Screening without evidence of efficacy BMJ Volume 328, pp 301-2
Certain screening tests for cancer are of unproved value and should not be advocated, argues a senior doctor in this week's BMJ.
The blood test for cancer of the prostate (PSA) is an example, writes Professor Malcolm Law at the Wolfson Institute of Preventive Medicine. Despite there being no published trials showing that early detection reduces mortality, and separate evidence that it may not reduce mortality, many healthy men have been tested and have received treatment that can cause incontinence, impotence, and other complications.
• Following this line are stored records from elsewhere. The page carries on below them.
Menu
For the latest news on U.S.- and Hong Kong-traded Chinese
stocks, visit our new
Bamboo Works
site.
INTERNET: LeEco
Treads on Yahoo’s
While mammography and cervical smears have been shown to reduce cancer mortality and are to be strongly recommended, breast and testicular self examination are further examples of the failure to apply scientific rigour to screening, he says.
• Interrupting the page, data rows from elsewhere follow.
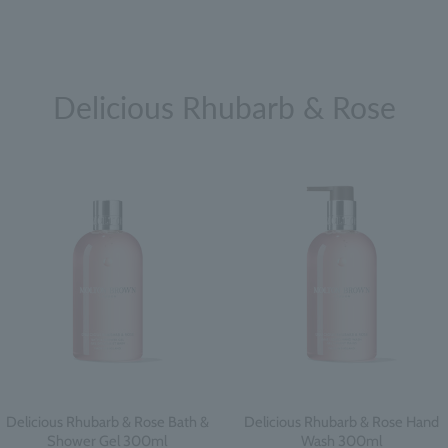
Delicious Rhubarb & Rose
Delicious Rhubarb & Rose Bath &
Delicious Rhubarb & Rose Hand
Shower Gel 300ml
Wash 300ml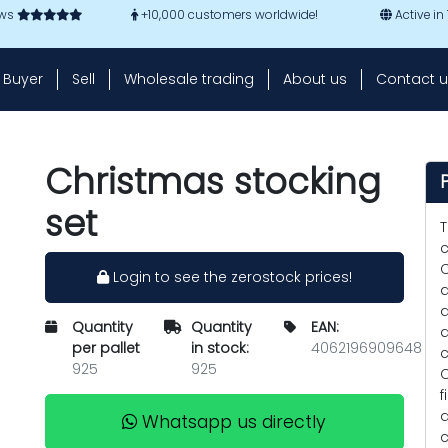
ews
+10,000 customers worldwide!
Active in
Buyer
Sell
Wholesale trading
About us
Contact u
Christmas stocking
set
T
c
C
Login to see the zerostock prices!
a
a
Quantity
Quantity
EAN:
d
per pallet
in stock:
4062196909648
c
925
925
C
f
d
Whatsapp us directly
c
Self examination has been widely advocated on the assumption that it must be beneficial and cannot do harm. Yet in a recent large trial, breast self examination did not reduce mortality from breast cancer but caused more surgical biopsies and thereby more anxiety. This result should discourage prostate and testicular screening.
Giving information to people considering these unproven screening tests when the only honest information is complete uncertainty is useless, argues Law, while encouraging people to decide for themselves is ducking the issue.
For a new drug, a rigorous set of experimental data must be presented before it is licensed for use. The same rigour should apply to medical screening.